Repeat the data below in full. Pictures must not be part of the copy.

▶ _INPUT MATERIAL_
****

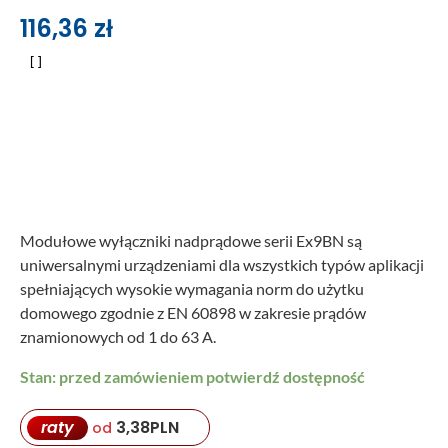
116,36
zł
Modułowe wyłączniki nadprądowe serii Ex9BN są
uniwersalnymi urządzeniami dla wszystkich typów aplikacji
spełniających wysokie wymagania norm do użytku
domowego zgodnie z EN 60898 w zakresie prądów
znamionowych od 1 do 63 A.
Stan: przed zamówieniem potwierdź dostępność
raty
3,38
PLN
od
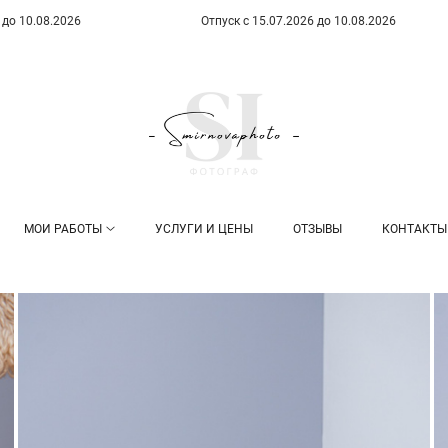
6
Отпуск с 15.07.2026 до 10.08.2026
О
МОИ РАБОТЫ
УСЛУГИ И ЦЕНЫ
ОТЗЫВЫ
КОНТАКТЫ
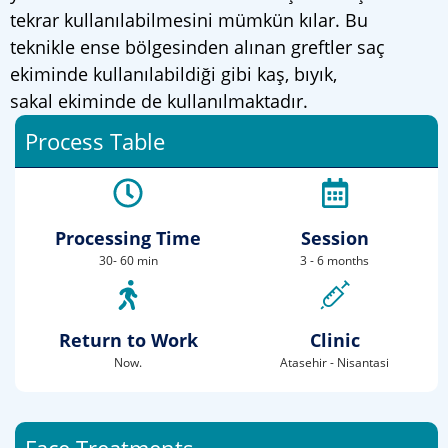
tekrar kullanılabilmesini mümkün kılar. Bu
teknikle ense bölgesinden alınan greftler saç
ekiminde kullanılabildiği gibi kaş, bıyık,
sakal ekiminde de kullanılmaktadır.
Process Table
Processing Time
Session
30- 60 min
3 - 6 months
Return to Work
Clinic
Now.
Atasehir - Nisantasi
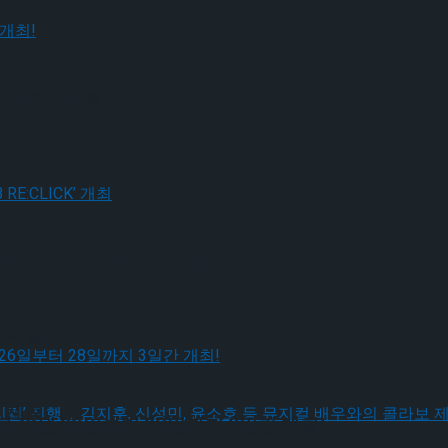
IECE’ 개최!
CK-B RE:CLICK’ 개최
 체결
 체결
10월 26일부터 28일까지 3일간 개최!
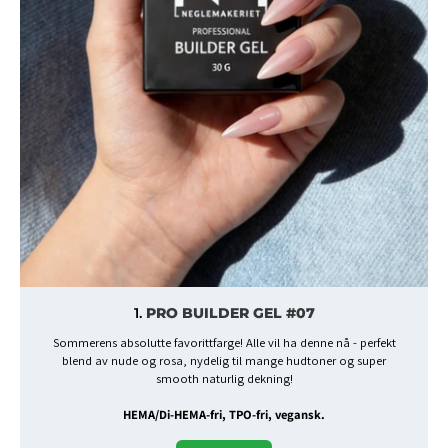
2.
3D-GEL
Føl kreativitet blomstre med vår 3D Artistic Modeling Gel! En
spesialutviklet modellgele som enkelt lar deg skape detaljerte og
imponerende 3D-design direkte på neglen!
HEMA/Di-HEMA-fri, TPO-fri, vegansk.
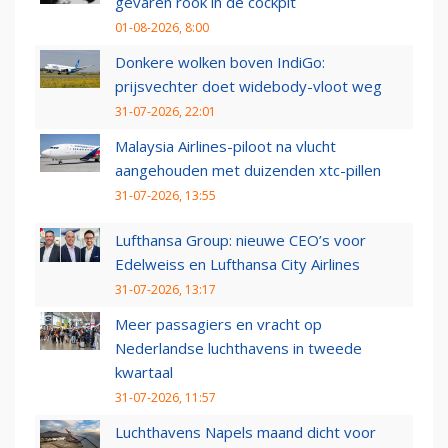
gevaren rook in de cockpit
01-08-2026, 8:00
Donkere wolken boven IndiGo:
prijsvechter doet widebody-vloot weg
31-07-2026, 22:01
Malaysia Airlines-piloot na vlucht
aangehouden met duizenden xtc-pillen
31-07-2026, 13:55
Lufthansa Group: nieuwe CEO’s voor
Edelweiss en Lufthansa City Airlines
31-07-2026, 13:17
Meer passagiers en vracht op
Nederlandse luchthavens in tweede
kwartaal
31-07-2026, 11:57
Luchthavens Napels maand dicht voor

****

▶ _EXERCISE RESULT_
116,36
zł
Modułowe wyłączniki nadprądowe serii Ex9BN są
uniwersalnymi urządzeniami dla wszystkich typów aplikacji
spełniających wysokie wymagania norm do użytku
domowego zgodnie z EN 60898 w zakresie prądów
znamionowych od 1 do 63 A.
Stan: przed zamówieniem potwierdź dostępność
raty
3,38
PLN
od
6
Отпуск с 15.07.2026 до 10.08.2026
О
МОИ РАБОТЫ
УСЛУГИ И ЦЕНЫ
ОТЗЫВЫ
КОНТАКТЫ
tekrar kullanılabilmesini mümkün kılar. Bu
teknikle ense bölgesinden alınan greftler saç
ekiminde kullanılabildiği gibi kaş, bıyık,
sakal ekiminde de kullanılmaktadır.
Process Table
Processing Time
Session
30- 60 min
3 - 6 months
Return to Work
Clinic
Now.
Atasehir - Nisantasi
IECE’ 개최!
CK-B RE:CLICK’ 개최
 체결
 체결
10월 26일부터 28일까지 3일간 개최!
2.
3D-GEL
Føl kreativitet blomstre med vår 3D Artistic Modeling Gel! En
spesialutviklet modellgele som enkelt lar deg skape detaljerte og
imponerende 3D-design direkte på neglen!
HEMA/Di-HEMA-fri, TPO-fri, vegansk.
gevaren rook in de cockpit
01-08-2026, 8:00
Donkere wolken boven IndiGo:
prijsvechter doet widebody-vloot weg
31-07-2026, 22:01
Malaysia Airlines-piloot na vlucht
aangehouden met duizenden xtc-pillen
31-07-2026, 13:55
Lufthansa Group: nieuwe CEO’s voor
Edelweiss en Lufthansa City Airlines
31-07-2026, 13:17
Meer passagiers en vracht op
Nederlandse luchthavens in tweede
kwartaal
31-07-2026, 11:57
Luchthavens Napels maand dicht voor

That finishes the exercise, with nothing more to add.